“What has been will be again, what has been done will be done again;
there is nothing new under the sun.”
— Ecclesiastes 1:9
I’m hoping it’s just a bad feeling that will pass, this sense that as a society we may be getting caught up in the false myth that technology will save the planet. I’m reading about the rise of just such a debilitating false belief that occurred at the turn of the century, and not with the positive results hoped for. Historian Joseph Laconte in his thought-provoking, “A Hobbit, a Wardrobe, and a Great War: How J.R.R. Tolkien and C.S. Lewis Rediscovered Faith, Friendship, and Heroism in the Cataclysm of 1914-18,” reminds us of the false “myth of progress” that was demolished by the onset of World War I, which turned Europe into a wasteland.
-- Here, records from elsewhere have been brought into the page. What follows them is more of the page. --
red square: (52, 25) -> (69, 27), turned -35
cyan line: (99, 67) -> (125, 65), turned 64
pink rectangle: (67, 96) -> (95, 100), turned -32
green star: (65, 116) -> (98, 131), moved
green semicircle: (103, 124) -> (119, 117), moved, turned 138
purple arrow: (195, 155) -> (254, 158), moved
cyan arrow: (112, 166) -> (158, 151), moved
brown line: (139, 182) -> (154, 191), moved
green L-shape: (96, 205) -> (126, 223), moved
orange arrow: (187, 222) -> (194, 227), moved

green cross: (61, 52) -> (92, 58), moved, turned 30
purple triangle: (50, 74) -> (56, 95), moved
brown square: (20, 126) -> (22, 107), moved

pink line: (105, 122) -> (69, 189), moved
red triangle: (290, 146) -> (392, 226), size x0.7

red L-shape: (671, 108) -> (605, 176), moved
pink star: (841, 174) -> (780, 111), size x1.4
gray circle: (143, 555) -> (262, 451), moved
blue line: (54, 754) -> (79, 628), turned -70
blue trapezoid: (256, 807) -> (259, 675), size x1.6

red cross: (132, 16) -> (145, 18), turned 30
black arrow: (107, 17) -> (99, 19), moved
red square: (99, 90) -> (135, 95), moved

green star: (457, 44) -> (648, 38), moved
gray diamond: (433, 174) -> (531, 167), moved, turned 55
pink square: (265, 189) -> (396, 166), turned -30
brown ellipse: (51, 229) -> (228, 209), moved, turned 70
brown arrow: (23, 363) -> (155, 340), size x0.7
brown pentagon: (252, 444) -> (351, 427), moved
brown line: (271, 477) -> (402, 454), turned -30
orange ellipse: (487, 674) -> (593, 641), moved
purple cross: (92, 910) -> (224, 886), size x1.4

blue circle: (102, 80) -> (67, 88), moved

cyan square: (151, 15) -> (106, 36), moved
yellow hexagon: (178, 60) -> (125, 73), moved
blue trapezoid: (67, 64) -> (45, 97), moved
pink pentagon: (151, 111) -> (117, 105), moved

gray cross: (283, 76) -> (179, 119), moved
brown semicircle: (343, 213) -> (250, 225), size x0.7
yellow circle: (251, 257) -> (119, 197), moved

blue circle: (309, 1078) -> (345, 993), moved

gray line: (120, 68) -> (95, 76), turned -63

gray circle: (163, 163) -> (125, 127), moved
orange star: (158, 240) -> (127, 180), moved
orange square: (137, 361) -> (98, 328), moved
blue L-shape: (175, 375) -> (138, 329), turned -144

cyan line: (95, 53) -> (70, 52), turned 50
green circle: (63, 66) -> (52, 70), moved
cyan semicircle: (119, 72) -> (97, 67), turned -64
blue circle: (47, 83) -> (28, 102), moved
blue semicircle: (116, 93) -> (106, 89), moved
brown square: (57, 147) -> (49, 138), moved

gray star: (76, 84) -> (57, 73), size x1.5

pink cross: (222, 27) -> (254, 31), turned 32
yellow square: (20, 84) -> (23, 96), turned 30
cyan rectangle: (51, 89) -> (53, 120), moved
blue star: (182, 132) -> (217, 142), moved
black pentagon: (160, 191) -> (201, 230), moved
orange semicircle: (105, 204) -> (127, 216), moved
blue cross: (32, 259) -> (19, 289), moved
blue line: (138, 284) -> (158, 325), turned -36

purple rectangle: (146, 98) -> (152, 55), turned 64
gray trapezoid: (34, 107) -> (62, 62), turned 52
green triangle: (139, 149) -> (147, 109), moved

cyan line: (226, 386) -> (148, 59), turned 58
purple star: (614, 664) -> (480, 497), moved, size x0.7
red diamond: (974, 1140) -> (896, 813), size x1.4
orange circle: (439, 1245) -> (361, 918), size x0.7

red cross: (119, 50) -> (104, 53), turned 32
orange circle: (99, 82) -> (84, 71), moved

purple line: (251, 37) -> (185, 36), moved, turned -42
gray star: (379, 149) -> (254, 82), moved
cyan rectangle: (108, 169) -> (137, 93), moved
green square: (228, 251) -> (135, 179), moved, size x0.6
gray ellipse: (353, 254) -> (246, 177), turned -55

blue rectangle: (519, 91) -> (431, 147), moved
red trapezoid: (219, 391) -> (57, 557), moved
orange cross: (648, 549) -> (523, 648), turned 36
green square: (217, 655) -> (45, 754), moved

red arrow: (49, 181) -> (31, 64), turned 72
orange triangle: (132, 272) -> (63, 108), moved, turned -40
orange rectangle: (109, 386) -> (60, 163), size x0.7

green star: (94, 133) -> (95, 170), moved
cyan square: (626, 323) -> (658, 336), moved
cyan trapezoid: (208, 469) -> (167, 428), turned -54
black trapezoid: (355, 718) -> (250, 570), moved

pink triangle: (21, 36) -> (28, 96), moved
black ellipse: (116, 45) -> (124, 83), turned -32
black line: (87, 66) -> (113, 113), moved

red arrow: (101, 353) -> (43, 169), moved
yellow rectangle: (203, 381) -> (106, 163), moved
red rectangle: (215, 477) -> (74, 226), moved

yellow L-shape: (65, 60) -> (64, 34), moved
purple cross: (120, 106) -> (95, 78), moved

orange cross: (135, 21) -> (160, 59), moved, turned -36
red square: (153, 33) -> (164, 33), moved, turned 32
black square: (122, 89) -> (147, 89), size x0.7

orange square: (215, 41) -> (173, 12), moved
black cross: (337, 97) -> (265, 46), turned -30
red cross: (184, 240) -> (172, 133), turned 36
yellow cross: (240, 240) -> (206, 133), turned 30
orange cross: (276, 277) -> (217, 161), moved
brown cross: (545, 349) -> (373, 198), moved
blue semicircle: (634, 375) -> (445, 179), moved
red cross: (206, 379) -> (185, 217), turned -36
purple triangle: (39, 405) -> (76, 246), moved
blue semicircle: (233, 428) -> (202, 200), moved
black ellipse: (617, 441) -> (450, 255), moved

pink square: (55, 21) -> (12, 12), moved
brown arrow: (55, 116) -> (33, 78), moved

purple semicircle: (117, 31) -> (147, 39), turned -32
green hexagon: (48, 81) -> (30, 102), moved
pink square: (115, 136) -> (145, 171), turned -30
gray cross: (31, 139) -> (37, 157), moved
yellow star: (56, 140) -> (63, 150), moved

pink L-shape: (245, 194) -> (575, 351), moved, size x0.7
“By the start of the 20th century, attitudes about war and what it could accomplish were bound up with a singular, overarching idea: the myth of progress … Scientists, educators, industrialists, salesmen, politicians, preachers — all agreed on the upward flight of humankind. Each breakthrough in medicine, science, and technology confirmed it. Every invention and innovation was offered up as evidence, from Marconi’s radio transmissions to the Maxim machine gun. Darwin’s theory about biological change had ripened into a social assumption — a dogma — about human improvement, even perfection ... ” [Laconte]
But the fruit of man’s efforts did not bring “peace on earth” or “good will toward men.” Rather, mankind’s genius was used to create new, more deadly, weapons of war. The world, in the aftermath of such unprecedented slaughter of human life, thus fell from a naïve state of false hope into a state of dismal global depression. The catastrophic crash-and-burn of the myth that was supposed to bring social and spiritual regeneration to mankind instead served up 45 million known casualties, plus a strong case of animus against everything the West was founded upon, to include the Christian faith and its moral principles, becoming, as Laconte puts it, “two more casualties of the war.” Enter atheistic Modernism from stage left, waltzing into the Western cultural zeitgeist masquerading as a substitute religion, and the defamation of “the values of the Old World, along with the religious doctrines that helped to underwrite them,” came into full swing.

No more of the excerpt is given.